• _EXERCISE_
Write out every record below exactly, so that nothing differs from what is shown.

STUDY MATERIAL section start

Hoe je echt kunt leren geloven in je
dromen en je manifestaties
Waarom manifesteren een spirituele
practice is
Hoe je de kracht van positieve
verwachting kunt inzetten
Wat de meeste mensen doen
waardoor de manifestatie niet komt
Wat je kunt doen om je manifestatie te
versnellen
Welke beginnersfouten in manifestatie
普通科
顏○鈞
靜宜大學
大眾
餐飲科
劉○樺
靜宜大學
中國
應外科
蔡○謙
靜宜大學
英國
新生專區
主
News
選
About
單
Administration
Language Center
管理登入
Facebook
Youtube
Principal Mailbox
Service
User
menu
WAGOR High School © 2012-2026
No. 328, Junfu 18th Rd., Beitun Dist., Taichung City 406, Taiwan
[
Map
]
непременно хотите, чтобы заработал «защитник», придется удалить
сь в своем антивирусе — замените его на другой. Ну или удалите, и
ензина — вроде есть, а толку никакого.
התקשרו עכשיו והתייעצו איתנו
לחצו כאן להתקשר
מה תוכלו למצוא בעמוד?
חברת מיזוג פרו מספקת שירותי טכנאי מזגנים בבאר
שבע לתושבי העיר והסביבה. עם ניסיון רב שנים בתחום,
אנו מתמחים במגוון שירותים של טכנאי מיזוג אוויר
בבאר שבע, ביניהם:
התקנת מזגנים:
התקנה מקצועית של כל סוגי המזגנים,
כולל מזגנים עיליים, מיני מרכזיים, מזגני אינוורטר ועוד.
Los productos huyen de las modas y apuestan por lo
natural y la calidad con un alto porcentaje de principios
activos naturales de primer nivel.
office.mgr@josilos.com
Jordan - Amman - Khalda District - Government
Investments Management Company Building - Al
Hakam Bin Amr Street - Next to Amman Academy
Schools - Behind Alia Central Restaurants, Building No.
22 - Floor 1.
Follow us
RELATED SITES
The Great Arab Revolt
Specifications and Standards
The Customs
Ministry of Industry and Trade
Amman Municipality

STUDY MATERIAL section end

• _RESPONSE AREA_
Hoe je echt kunt leren geloven in je
dromen en je manifestaties
Waarom manifesteren een spirituele
practice is
Hoe je de kracht van positieve
verwachting kunt inzetten
Wat de meeste mensen doen
waardoor de manifestatie niet komt
Wat je kunt doen om je manifestatie te
versnellen
Welke beginnersfouten in manifestatie
普通科
顏○鈞
靜宜大學
大眾
餐飲科
劉○樺
靜宜大學
中國
應外科
蔡○謙
靜宜大學
英國
新生專區
主
News
選
About
單
Administration
Language Center
管理登入
Facebook
Youtube
Principal Mailbox
Service
User
menu
WAGOR High School © 2012-2026
No. 328, Junfu 18th Rd., Beitun Dist., Taichung City 406, Taiwan
[
Map
]
непременно хотите, чтобы заработал «защитник», придется удалить
сь в своем антивирусе — замените его на другой. Ну или удалите, и
ензина — вроде есть, а толку никакого.
התקשרו עכשיו והתייעצו איתנו
לחצו כאן להתקשר
מה תוכלו למצוא בעמוד?
חברת מיזוג פרו מספקת שירותי טכנאי מזגנים בבאר
שבע לתושבי העיר והסביבה. עם ניסיון רב שנים בתחום,
אנו מתמחים במגוון שירותים של טכנאי מיזוג אוויר
בבאר שבע, ביניהם:
התקנת מזגנים:
התקנה מקצועית של כל סוגי המזגנים,
כולל מזגנים עיליים, מיני מרכזיים, מזגני אינוורטר ועוד.
Los productos huyen de las modas y apuestan por lo
natural y la calidad con un alto porcentaje de principios
activos naturales de primer nivel.
office.mgr@josilos.com
Jordan - Amman - Khalda District - Government
Investments Management Company Building - Al
Hakam Bin Amr Street - Next to Amman Academy
Schools - Behind Alia Central Restaurants, Building No.
22 - Floor 1.
Follow us
RELATED SITES
The Great Arab Revolt
Specifications and Standards
The Customs
Ministry of Industry and Trade
Amman Municipality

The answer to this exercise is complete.